The question of acceptance on the part of the town, we think, is effectively disposed of by the grant from Freer for highway purposes, useless unless used, in connection with the War dwell road, by the repeated acts of maintenance and-repair and the acquiescence in general public use as a highway for more than twenty years. It was not necessary that either dedication or acceptance should consist of a formal act. By the mere lapse of time, authorized use ripens into a right and the effect is the same as a recorded act. (Highway Law, § 209.) If so established, the highway could not *600be discontinued or abandoned by neglect without resort to legal proceedings prescribed by statute. (Highway Law, § 191 et seq., as amd.; Id. § 234, as amd. by Laws of 1915, chap. 322.) The acts of present owners of adjacent lands disavowing the earlier dedication and seeking to prevent its use can have no legal effect. (People ex rel. DeGroat v. Marlett, 41 Misc. 151; affd., 94 App. Div. 592; Driggs v. Phillips, 103 N. Y. 77; Amsbey v. Hinds, 46 Barb. 622; affd., 48 N. Y. 57.) There seems no essential thing lacking to establish the legality of this highway. If the time has come when its useful purpose is ended, it must be discontinued by legal methods and not by the arbitrary acts and summary judgment of interested individuals.

We differ, therefore, from the conclusions reached by the learned referee on the merits and not as a matter of discretion. We find the highway with lands dedicated by one owner to a public use and by another through purchase. We find the continuous, convenient use by the public for a long period of time as highways are customarily used. We find the town authorities contributing to its maintenance and repair and accepting and adopting it as a highway.

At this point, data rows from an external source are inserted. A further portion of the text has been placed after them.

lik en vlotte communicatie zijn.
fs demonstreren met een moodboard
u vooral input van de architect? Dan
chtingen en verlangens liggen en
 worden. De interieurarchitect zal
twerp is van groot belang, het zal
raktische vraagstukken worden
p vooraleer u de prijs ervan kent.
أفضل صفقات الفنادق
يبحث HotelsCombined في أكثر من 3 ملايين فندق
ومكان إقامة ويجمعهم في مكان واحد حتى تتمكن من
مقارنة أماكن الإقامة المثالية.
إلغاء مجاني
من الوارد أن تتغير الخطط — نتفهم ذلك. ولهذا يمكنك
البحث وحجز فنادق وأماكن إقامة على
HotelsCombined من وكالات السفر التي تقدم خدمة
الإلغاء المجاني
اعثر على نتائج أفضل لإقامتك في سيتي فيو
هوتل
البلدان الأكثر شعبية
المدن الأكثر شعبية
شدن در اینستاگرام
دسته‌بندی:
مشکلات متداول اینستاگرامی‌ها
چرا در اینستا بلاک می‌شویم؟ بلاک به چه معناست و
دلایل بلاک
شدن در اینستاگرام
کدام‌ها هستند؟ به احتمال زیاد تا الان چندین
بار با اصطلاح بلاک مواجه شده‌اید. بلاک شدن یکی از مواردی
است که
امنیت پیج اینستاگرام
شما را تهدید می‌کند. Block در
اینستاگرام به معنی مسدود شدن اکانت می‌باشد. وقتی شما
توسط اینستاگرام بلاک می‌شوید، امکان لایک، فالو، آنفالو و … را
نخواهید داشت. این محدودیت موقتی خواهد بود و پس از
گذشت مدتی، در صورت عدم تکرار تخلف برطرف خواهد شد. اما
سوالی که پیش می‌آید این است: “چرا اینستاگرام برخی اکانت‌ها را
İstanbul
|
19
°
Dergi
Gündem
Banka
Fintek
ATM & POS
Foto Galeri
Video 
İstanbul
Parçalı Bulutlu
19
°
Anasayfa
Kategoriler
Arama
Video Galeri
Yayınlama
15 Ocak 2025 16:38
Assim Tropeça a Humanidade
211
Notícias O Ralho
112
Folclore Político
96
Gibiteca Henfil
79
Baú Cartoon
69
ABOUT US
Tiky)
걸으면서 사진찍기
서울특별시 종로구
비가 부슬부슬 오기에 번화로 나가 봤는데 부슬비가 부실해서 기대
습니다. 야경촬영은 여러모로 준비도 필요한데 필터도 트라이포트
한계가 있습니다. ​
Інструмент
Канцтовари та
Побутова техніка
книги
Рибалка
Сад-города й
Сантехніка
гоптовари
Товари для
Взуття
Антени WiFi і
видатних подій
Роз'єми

The practice adopted in the proceedings was somewhat irregular but, as the parties stipulated in relation thereto and proceeded without objection, we will not on this appeal give consideration to questions of irregularity in the methods adopted. (Matter of New York, L. & W. R. R. Co., 98 N. Y. 447, 453; Civ. Prac. Act, § 105.)

The final order (called in the record “ judgment ”) should be reversed on the law and the facts, and the application for a peremptory order of mandamus should be granted, with costs in this court and in the court below against all respondents except respondent Donovan. The proceeding may be remitted to Special Term to issue and enforce the order.

Certain findings of fact are reversed and all conclusions of law are disapproved. Other, findings proposed by the relator will be made. These will be stated in the decision and order.

Van Kirk, P. J., Whitmyer, Hill and Hasbrouck, JJ., concur.

Final order reversed on the law and facts, and application for a peremptory order of mandamus granted, with costs in this court and in the court below against all respondents except respondent Donovan. The proceeding is remitted to Special Term to issue and enforce the order.

Findings of fact Nos. 14, 16, 17, 19, 20, 21, 22, 23, 24, 27 and 28 are reversed, and all conclusions of law are disapproved. The court finds relator’s proposed findings of fact Nos. 4, 5, 6, 10, 13, 15, 16, 18, 19, 22, 25, 26, 27, 28, 29, 30, 31, 32, 35, 36, 39, 40, 41, 42, 43, 44, 45, 46, 47, 48, 49, 50, 52, 53, 54, 55, 56, 57, 58, 63, 64, 66, 68, 70, 72, 74, 80, 84, 86, 87, 88, 89, 90, and all conclusions of law.